What to work on
Search the data below for the string "Summit". Extract every line that contains it.

━━ Source material ━━

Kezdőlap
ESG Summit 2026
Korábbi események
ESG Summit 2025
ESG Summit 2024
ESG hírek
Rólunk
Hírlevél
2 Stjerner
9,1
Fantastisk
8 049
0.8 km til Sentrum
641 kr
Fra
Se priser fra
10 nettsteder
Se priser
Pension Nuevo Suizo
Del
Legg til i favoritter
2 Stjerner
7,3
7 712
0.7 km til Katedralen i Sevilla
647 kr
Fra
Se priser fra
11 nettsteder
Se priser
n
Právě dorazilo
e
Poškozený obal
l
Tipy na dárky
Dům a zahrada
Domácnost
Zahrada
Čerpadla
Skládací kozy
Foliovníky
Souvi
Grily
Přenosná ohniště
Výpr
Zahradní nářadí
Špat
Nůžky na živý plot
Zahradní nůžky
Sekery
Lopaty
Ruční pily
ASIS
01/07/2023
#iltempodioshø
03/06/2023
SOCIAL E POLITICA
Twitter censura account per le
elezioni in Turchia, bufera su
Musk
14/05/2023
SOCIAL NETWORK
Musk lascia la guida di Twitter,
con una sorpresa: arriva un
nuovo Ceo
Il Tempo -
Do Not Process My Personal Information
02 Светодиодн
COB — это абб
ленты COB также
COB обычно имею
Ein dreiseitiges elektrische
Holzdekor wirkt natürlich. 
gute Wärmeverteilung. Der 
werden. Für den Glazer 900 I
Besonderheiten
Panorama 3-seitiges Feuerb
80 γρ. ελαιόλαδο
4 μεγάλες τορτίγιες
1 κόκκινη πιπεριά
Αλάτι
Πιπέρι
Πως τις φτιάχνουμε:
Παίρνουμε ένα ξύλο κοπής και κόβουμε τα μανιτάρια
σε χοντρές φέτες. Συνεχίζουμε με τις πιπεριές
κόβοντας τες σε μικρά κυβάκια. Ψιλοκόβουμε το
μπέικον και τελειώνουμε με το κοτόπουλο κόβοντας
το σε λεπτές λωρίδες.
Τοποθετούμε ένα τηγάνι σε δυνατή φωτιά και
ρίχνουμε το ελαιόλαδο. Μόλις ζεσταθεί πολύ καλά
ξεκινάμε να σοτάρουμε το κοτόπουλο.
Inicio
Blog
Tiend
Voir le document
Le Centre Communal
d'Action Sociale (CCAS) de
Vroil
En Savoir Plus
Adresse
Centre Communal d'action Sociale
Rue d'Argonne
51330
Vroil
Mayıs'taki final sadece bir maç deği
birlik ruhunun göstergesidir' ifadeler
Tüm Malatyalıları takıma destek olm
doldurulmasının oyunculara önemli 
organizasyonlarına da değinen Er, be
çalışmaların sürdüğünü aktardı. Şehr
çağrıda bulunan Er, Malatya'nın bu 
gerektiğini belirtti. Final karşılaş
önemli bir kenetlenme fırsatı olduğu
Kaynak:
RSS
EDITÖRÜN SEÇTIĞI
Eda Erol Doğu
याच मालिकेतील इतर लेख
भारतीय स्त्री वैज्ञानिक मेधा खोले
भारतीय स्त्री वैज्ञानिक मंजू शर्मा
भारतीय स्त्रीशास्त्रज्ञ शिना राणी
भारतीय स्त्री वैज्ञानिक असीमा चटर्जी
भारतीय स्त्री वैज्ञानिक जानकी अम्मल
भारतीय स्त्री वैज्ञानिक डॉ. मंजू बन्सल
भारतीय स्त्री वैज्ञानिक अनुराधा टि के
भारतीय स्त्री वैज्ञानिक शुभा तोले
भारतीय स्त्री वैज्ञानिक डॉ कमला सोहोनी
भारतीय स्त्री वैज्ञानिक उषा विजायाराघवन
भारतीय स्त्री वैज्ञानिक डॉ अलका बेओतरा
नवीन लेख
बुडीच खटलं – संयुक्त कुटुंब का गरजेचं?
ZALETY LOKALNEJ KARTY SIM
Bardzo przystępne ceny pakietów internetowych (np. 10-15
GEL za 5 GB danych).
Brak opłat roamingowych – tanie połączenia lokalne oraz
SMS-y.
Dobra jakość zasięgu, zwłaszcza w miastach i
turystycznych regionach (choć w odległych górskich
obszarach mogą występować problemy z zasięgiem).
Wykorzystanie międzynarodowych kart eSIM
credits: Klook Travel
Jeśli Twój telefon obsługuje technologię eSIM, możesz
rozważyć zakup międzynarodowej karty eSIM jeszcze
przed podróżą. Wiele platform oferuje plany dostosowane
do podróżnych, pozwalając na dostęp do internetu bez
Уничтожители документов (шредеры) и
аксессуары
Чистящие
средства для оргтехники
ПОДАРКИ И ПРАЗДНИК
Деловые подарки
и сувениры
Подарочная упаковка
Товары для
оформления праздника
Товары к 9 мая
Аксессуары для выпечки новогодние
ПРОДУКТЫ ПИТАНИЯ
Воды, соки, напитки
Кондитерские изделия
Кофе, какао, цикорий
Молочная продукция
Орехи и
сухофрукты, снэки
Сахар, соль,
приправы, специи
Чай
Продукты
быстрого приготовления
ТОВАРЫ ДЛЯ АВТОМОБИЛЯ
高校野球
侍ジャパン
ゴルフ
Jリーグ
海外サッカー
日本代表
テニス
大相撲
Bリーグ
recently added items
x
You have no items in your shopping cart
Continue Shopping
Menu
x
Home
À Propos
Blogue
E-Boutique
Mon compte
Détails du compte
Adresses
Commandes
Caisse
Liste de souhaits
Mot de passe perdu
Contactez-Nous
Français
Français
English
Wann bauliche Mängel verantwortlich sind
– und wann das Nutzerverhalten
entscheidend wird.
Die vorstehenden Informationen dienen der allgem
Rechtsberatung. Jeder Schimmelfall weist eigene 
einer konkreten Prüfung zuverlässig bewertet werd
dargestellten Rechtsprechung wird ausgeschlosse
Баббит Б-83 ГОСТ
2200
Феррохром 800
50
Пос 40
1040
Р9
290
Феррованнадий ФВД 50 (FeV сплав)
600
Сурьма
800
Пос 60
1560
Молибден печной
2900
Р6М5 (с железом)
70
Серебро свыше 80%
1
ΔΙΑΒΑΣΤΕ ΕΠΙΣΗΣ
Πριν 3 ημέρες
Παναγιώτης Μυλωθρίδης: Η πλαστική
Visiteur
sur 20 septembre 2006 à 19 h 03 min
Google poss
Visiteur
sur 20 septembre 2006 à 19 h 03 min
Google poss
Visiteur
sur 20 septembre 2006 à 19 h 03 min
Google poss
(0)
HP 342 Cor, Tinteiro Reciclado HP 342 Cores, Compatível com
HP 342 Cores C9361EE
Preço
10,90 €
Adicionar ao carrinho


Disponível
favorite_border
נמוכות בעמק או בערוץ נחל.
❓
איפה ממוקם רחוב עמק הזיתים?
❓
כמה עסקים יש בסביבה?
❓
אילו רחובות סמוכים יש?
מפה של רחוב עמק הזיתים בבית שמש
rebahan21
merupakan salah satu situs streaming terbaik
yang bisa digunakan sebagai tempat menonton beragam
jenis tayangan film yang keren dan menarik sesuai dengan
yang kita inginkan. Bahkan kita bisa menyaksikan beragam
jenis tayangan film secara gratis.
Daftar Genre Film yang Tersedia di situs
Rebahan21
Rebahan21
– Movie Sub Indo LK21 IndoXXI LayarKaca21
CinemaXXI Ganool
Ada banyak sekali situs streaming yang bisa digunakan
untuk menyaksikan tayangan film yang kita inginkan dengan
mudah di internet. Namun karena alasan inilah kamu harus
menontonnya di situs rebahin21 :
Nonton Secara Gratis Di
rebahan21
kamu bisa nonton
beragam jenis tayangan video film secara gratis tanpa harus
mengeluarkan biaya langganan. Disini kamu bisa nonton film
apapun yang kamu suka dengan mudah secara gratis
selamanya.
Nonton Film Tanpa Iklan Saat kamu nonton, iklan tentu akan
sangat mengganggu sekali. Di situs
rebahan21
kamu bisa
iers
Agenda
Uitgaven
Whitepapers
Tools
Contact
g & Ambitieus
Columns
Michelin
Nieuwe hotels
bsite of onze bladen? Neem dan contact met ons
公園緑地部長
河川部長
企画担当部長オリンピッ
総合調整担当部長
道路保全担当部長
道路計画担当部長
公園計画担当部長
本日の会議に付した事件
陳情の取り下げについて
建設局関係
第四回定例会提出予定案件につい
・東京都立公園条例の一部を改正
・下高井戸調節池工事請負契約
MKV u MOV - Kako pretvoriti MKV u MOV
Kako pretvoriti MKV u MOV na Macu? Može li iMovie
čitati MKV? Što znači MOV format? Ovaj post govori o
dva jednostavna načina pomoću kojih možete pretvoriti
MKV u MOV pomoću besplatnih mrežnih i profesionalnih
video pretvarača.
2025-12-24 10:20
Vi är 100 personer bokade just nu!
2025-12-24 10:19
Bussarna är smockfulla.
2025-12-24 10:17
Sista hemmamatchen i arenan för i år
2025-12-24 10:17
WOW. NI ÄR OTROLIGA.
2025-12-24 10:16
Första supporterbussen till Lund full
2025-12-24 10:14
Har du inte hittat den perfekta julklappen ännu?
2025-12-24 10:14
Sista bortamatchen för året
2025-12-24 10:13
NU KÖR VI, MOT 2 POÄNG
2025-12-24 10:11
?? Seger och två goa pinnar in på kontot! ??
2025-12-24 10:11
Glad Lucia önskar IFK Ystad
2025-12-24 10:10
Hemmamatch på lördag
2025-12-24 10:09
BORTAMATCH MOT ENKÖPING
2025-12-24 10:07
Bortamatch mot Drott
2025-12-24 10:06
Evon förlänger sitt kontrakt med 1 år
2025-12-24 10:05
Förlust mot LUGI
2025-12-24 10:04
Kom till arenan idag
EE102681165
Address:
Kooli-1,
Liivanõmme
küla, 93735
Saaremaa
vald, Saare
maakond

━━━

Expected output
ESG Summit 2026
ESG Summit 2025
ESG Summit 2024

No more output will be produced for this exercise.